(Stored items)
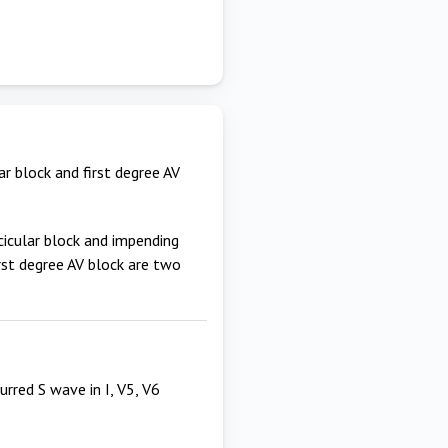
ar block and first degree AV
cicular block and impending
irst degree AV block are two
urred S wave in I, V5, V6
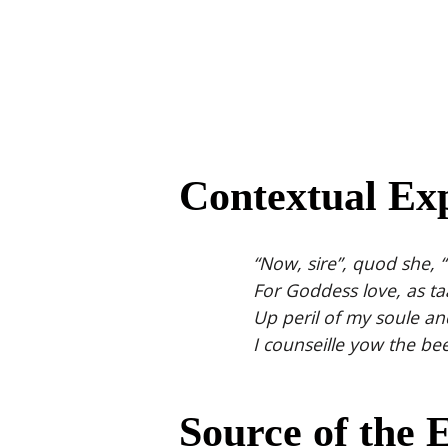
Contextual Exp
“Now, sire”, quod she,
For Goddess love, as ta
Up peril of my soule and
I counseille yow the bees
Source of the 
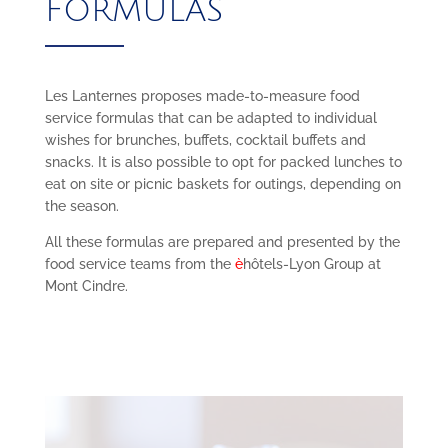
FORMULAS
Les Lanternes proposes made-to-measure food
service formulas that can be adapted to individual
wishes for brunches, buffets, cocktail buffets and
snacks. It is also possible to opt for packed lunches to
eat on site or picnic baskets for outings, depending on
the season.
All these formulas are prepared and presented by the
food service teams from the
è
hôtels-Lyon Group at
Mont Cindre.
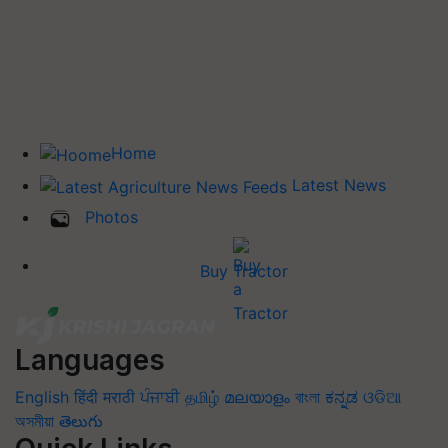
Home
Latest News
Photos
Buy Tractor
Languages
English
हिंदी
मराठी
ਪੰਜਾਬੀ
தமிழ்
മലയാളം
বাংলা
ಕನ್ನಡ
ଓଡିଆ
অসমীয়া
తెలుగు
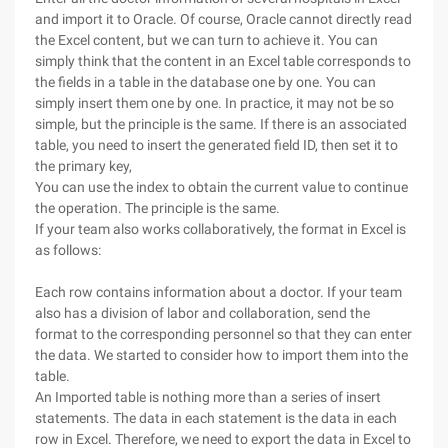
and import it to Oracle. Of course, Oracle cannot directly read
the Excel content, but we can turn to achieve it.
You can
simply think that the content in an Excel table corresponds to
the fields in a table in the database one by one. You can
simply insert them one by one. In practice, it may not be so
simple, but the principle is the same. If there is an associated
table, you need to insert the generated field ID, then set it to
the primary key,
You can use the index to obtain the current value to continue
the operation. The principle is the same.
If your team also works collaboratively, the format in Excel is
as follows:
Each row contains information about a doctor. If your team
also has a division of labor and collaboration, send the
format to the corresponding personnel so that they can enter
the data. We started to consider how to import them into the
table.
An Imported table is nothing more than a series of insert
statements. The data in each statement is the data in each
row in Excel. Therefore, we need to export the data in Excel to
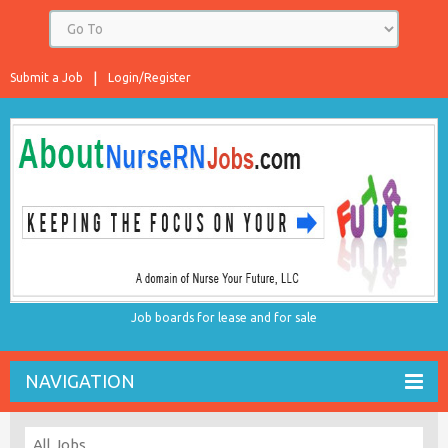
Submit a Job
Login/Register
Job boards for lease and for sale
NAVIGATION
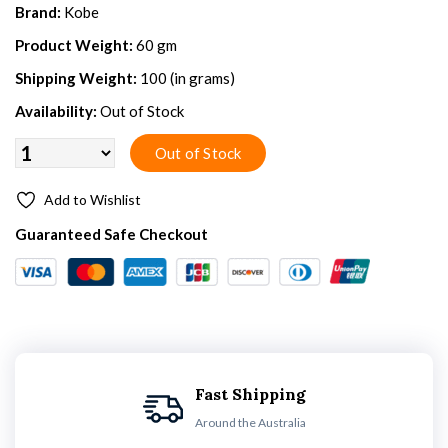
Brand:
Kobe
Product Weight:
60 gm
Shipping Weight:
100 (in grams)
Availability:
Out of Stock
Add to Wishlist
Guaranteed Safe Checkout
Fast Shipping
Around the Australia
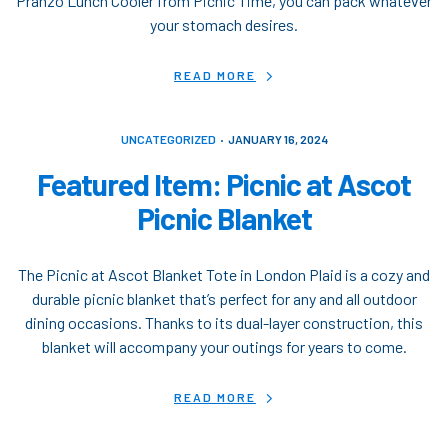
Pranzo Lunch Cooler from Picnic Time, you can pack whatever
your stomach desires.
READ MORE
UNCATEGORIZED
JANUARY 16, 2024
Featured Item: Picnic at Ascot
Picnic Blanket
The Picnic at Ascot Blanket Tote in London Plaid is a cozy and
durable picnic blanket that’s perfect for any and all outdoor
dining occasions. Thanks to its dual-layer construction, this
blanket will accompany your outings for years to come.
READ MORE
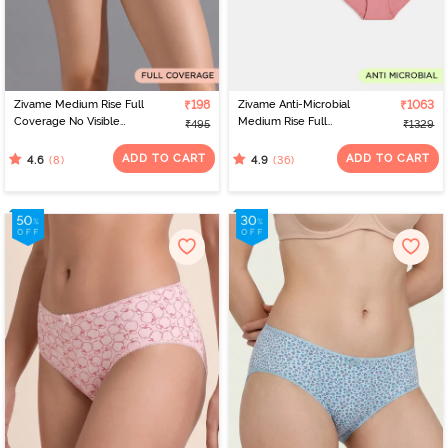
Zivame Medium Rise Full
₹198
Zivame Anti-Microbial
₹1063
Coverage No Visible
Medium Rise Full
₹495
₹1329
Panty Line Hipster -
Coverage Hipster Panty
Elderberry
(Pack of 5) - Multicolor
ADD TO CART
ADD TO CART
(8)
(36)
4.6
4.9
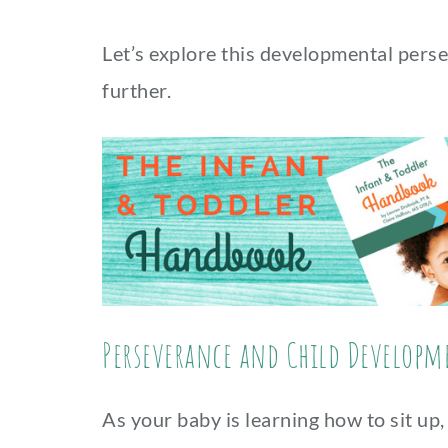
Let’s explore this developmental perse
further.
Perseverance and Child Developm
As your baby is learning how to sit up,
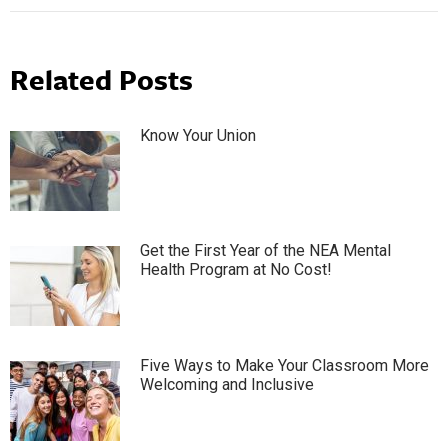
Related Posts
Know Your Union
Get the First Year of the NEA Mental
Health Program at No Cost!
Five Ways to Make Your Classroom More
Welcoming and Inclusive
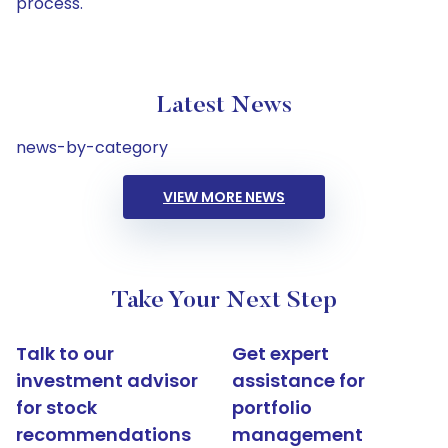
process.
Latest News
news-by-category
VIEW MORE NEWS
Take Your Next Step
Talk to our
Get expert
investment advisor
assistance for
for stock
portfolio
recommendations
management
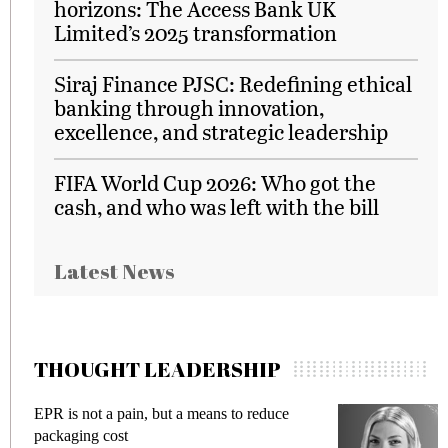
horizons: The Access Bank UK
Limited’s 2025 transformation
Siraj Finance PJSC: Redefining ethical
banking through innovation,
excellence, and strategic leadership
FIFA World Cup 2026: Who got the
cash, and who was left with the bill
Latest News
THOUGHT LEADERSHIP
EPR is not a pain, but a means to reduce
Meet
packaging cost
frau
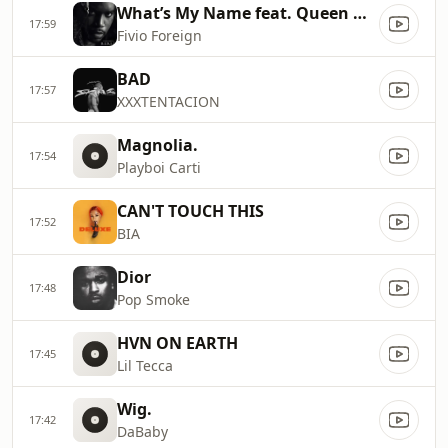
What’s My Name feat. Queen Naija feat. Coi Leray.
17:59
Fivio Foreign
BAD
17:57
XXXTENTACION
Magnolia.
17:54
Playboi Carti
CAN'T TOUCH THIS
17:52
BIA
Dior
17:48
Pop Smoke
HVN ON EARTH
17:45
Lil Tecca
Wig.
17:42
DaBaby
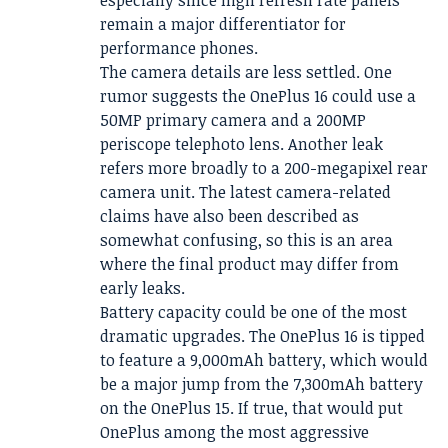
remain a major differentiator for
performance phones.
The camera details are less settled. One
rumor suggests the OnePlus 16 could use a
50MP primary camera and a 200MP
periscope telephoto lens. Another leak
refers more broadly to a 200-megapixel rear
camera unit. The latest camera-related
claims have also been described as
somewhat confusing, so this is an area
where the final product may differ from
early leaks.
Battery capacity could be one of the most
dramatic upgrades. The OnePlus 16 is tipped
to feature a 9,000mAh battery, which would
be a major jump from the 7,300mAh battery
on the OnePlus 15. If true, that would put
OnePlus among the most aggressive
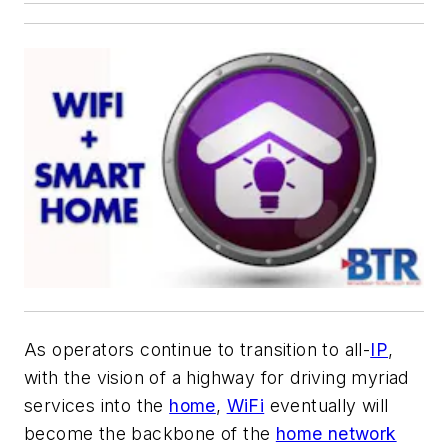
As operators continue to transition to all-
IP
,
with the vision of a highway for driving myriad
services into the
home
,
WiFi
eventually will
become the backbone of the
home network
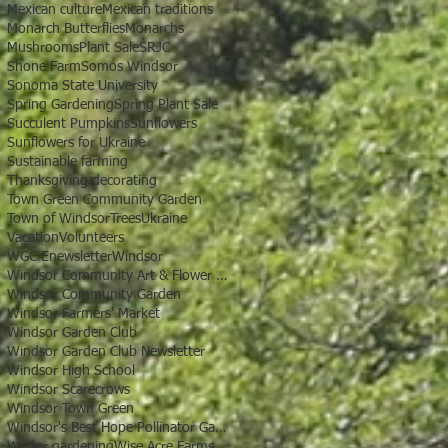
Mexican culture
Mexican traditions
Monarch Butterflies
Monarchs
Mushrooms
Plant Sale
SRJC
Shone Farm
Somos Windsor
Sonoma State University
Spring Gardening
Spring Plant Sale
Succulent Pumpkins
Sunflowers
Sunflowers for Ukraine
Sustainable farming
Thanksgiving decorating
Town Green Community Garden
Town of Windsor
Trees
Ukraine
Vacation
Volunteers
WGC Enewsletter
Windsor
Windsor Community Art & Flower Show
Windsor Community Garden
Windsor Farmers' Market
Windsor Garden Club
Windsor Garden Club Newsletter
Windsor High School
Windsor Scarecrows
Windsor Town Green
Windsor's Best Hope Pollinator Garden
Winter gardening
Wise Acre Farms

* **Description of the task**: Without including any pictures, copy every line above exactly.

* **Response**:
ar block and first degree AV
cicular block and impending
irst degree AV block are two
urred S wave in I, V5, V6
Contextual Exp
“Now, sire”, quod she,
For Goddess love, as ta
Up peril of my soule and
I counseille yow the bees
Source of the 
FORMULAS
Les Lanternes proposes made-to-measure food
service formulas that can be adapted to individual
wishes for brunches, buffets, cocktail buffets and
snacks. It is also possible to opt for packed lunches to
eat on site or picnic baskets for outings, depending on
the season.
All these formulas are prepared and presented by the
food service teams from the
è
hôtels-Lyon Group at
Mont Cindre.
Home
Latest News
Photos
Buy Tractor
Languages
English
हिंदी
मराठी
ਪੰਜਾਬੀ
தமிழ்
മലയാളം
বাংলা
ಕನ್ನಡ
ଓଡିଆ
অসমীয়া
తెలుగు
and import it to Oracle. Of course, Oracle cannot directly read
the Excel content, but we can turn to achieve it.
You can
simply think that the content in an Excel table corresponds to
the fields in a table in the database one by one. You can
simply insert them one by one. In practice, it may not be so
simple, but the principle is the same. If there is an associated
table, you need to insert the generated field ID, then set it to
the primary key,
You can use the index to obtain the current value to continue
the operation. The principle is the same.
If your team also works collaboratively, the format in Excel is
as follows:
Each row contains information about a doctor. If your team
also has a division of labor and collaboration, send the
format to the corresponding personnel so that they can enter
the data. We started to consider how to import them into the
table.
An Imported table is nothing more than a series of insert
statements. The data in each statement is the data in each
row in Excel. Therefore, we need to export the data in Excel to
Submit a Job
Login/Register
Job boards for lease and for sale
NAVIGATION
Brand:
Kobe
Product Weight:
60 gm
Shipping Weight:
100 (in grams)
Availability:
Out of Stock
Add to Wishlist
Guaranteed Safe Checkout
Fast Shipping
Around the Australia
Pranzo Lunch Cooler from Picnic Time, you can pack whatever
your stomach desires.
READ MORE
UNCATEGORIZED
JANUARY 16, 2024
Featured Item: Picnic at Ascot
Picnic Blanket
The Picnic at Ascot Blanket Tote in London Plaid is a cozy and
durable picnic blanket that’s perfect for any and all outdoor
dining occasions. Thanks to its dual-layer construction, this
blanket will accompany your outings for years to come.
READ MORE
Zivame Medium Rise Full
₹198
Zivame Anti-Microbial
₹1063
Coverage No Visible
Medium Rise Full
₹495
₹1329
Panty Line Hipster -
Coverage Hipster Panty
Elderberry
(Pack of 5) - Multicolor
ADD TO CART
ADD TO CART
(8)
(36)
4.6
4.9
Let’s explore this developmental perse
further.
Perseverance and Child Developm
As your baby is learning how to sit up,
Related Posts
Know Your Union
Get the First Year of the NEA Mental
Health Program at No Cost!
Five Ways to Make Your Classroom More
Welcoming and Inclusive
process.
Latest News
news-by-category
VIEW MORE NEWS
Take Your Next Step
Talk to our
Get expert
investment advisor
assistance for
for stock
portfolio
recommendations
management
horizons: The Access Bank UK
Limited’s 2025 transformation
Siraj Finance PJSC: Redefining ethical
banking through innovation,
excellence, and strategic leadership
FIFA World Cup 2026: Who got the
cash, and who was left with the bill
Latest News
THOUGHT LEADERSHIP
EPR is not a pain, but a means to reduce
Meet
packaging cost
frau
What’s My Name feat. Queen Naija feat. Coi Leray.
17:59
Fivio Foreign
BAD
17:57
XXXTENTACION
Magnolia.
17:54
Playboi Carti
CAN'T TOUCH THIS
17:52
BIA
Dior
17:48
Pop Smoke
HVN ON EARTH
17:45
Lil Tecca
Wig.
17:42
DaBaby
remain a major differentiator for
performance phones.
The camera details are less settled. One
rumor suggests the OnePlus 16 could use a
50MP primary camera and a 200MP
periscope telephoto lens. Another leak
refers more broadly to a 200-megapixel rear
camera unit. The latest camera-related
claims have also been described as
somewhat confusing, so this is an area
where the final product may differ from
early leaks.
Battery capacity could be one of the most
dramatic upgrades. The OnePlus 16 is tipped
to feature a 9,000mAh battery, which would
be a major jump from the 7,300mAh battery
on the OnePlus 15. If true, that would put
OnePlus among the most aggressive
As operators continue to transition to all-
IP
,
with the vision of a highway for driving myriad
services into the
home
,
WiFi
eventually will
become the backbone of the
home network
Mexican culture
Mexican traditions
Monarch Butterflies
Monarchs
Mushrooms
Plant Sale
SRJC
Shone Farm
Somos Windsor
Sonoma State University
Spring Gardening
Spring Plant Sale
Succulent Pumpkins
Sunflowers
Sunflowers for Ukraine
Sustainable farming
Thanksgiving decorating
Town Green Community Garden
Town of Windsor
Trees
Ukraine
Vacation
Volunteers
WGC Enewsletter
Windsor
Windsor Community Art & Flower Show
Windsor Community Garden
Windsor Farmers' Market
Windsor Garden Club
Windsor Garden Club Newsletter
Windsor High School
Windsor Scarecrows
Windsor Town Green
Windsor's Best Hope Pollinator Garden
Winter gardening
Wise Acre Farms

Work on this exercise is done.